For Catholic Health Initiatives (CHI), returning sick people to good health is more than a business -- it's a mission. Formed in 1996 through the merger of three Catholic hospital systems, the giant not-for-profit organization is one of the largest Catholic hospital operators in the US. It operates more than 70 hospitals and 40 long-term care, assisted-living, and senior residential facilities in 20 states from Washington to Maryland. Its hospitals range from large urban medical centers (many with strong educational and research programs) to small critical-access hospitals in rural areas. All told, the health system has more than 14,000 acute-care beds. It is sponsored by a dozen different congregations of nuns.
In the years since its founding, the organization has grown through a number of affiliations and acquisitions. In 2012 CHI increased its stake in the Jewish Hospital & St. Mary's HealthCare (JHSMH) system when JHSMH merged with one of CHI's wholly owned divisions, Saint Joseph Health System. The two Kentucky entities merged under a newly formed parent organization, KentuckyOne Health, and became the largest health system in the state. CHI is investing $320 million in KentuckyOne, primarily on IT and equipment upgrades, to help the system strengthen its position in the increasingly competitive and economically challenged health care industry.
In addition, in 2010 CHI affiliate Centura Health added a new hospital when it acquired Mercy Regional Medical Center of Durango, Colorado. Both the Colorado and Kentucky transactions were part of CHI's regional unification strategy, which aims to create a more streamlined organization structure to allow for better coordination of patient care.
CHI has also increased its massive heft by opening new facilities. For example, in 2009 the organization opened the 112-bed St. Anthony's hospital in Washington and the Mercy Medical Center-West Lake with about 150-beds.
To expand its non-hospital operations, in 2010 the company acquired home health services provider Consolidated Health Services, which operates some 30 agencies in the Midwest, for some $43 million; CHI plans to expand the unit's operations into new regions. The previous year, CHI acquired a 25% stake in reference lab operator Pathology Associates Medical Laboratories from its majority owner, Providence Health, to expand into the medical testing market. The health care organization also has a subsidiary, Captive Management Initiatives, which was formed in 2008 to provide insurance administration, including bookkeeping, reporting, records management, consulting, and reinsurance services.

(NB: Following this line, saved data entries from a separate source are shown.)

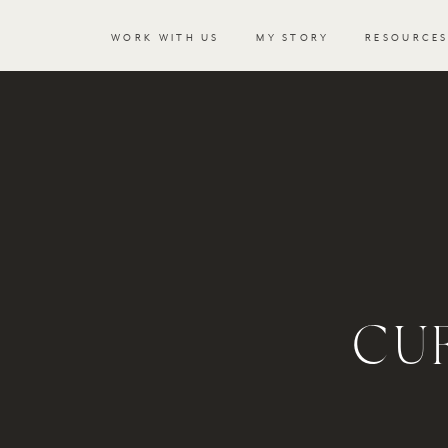
WORK WITH US
MY STORY
RESOURCE
CU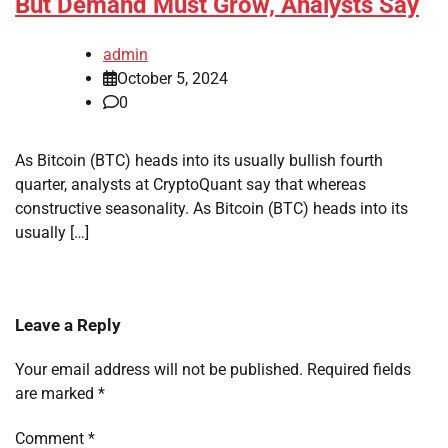
But Demand Must Grow, Analysts Say
admin
October 5, 2024
0
As Bitcoin (BTC) heads into its usually bullish fourth
quarter, analysts at CryptoQuant say that whereas
constructive seasonality. As Bitcoin (BTC) heads into its
usually […]
Leave a Reply
Your email address will not be published.
Required fields
are marked
*
Comment
*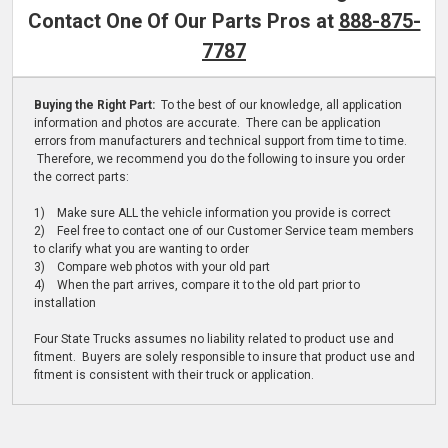
Contact One Of Our Parts Pros at
888-875-
7787
Buying the Right Part:
To the best of our knowledge, all application
information and photos are accurate. There can be application
errors from manufacturers and technical support from time to time.
Therefore, we recommend you do the following to insure you order
the correct parts:
1) Make sure ALL the vehicle information you provide is correct
2) Feel free to contact one of our Customer Service team members
to clarify what you are wanting to order
3) Compare web photos with your old part
4) When the part arrives, compare it to the old part prior to
installation
Four State Trucks assumes no liability related to product use and
fitment. Buyers are solely responsible to insure that product use and
fitment is consistent with their truck or application.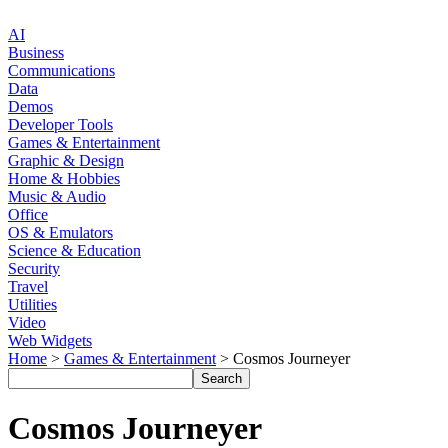
AI
Business
Communications
Data
Demos
Developer Tools
Games & Entertainment
Graphic & Design
Home & Hobbies
Music & Audio
Office
OS & Emulators
Science & Education
Security
Travel
Utilities
Video
Web Widgets
Home
>
Games & Entertainment
> Cosmos Journeyer
Cosmos Journeyer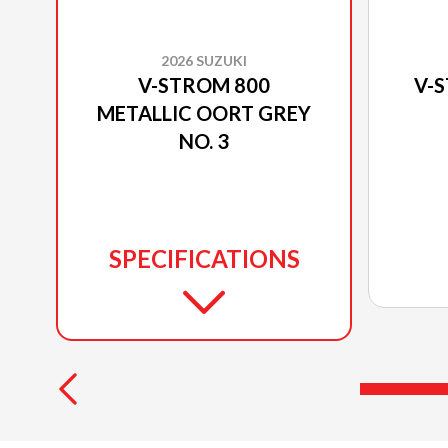
2026 SUZUKI
V-STROM 800
V-
METALLIC OORT GREY
NO. 3
SPECIFICATIONS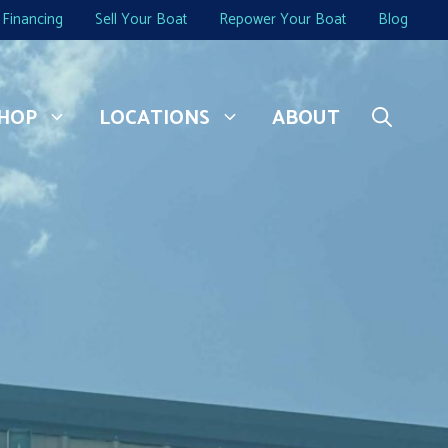
Financing
Sell Your Boat
Repower Your Boat
Blog
HOP
LOCATIONS
ABOUT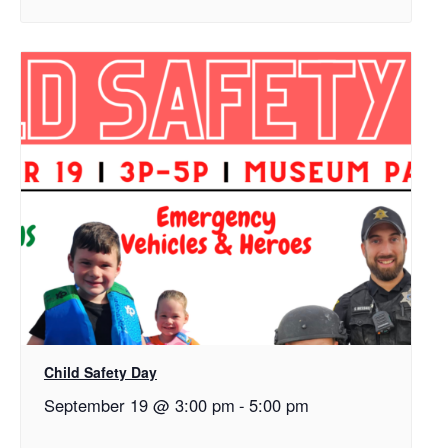
Child Safety Day
September 19 @ 3:00 pm
-
5:00 pm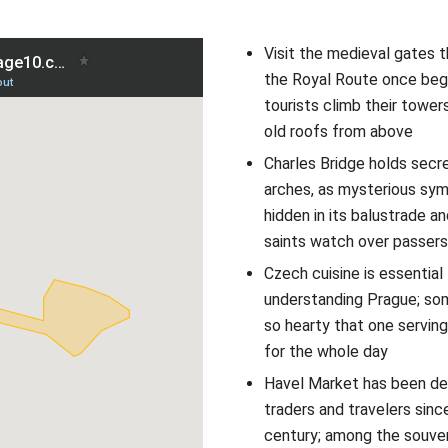
Visit the medieval gates 
the Royal Route once beg
tourists climb their tower
old roofs from above
Charles Bridge holds secre
arches, as mysterious sym
hidden in its balustrade an
saints watch over passer
Czech cuisine is essential 
understanding Prague; so
so hearty that one serving
for the whole day
Havel Market has been del
traders and travelers sinc
century; among the souven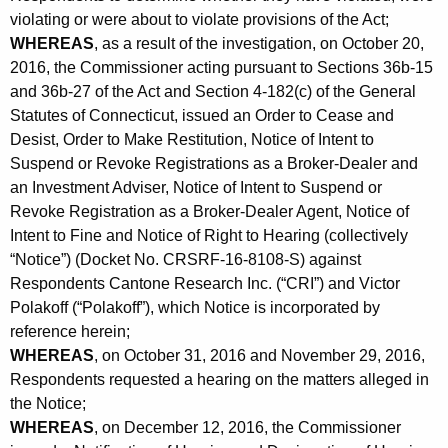
violating or were about to violate provisions of the Act;
WHEREAS
, as a result of the investigation, on October 20,
2016, the Commissioner acting pursuant to Sections 36b-15
and 36b-27 of the Act and Section 4-182(c) of the General
Statutes of Connecticut, issued an Order to Cease and
Desist, Order to Make Restitution, Notice of Intent to
Suspend or Revoke Registrations as a Broker-Dealer and
an Investment Adviser, Notice of Intent to Suspend or
Revoke Registration as a Broker-Dealer Agent, Notice of
Intent to Fine and Notice of Right to Hearing (collectively
“Notice”) (Docket No. CRSRF-16-8108-S) against
Respondents Cantone Research Inc. (“CRI”) and Victor
Polakoff (“Polakoff”), which Notice is incorporated by
reference herein;
WHEREAS
, on October 31, 2016 and November 29, 2016,
Respondents requested a hearing on the matters alleged in
the Notice;
WHEREAS
, on December 12, 2016, the Commissioner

CHI is also working to improve its network-wide IT systems, primarily through the implementation of an electronic health record (EHR) database, called OneCare, which allows medical professionals to access patient information from all of its facilities. CHI is investing $1.5 billion to install the OneCare system over the course of five years, starting in 2011. The system also launched telehealth (remote patient monitoring) initiatives in 2011. The moves come in response to federal health reform mandates that encourage the use of IT initiatives to lower the overall costs of medical care in the US.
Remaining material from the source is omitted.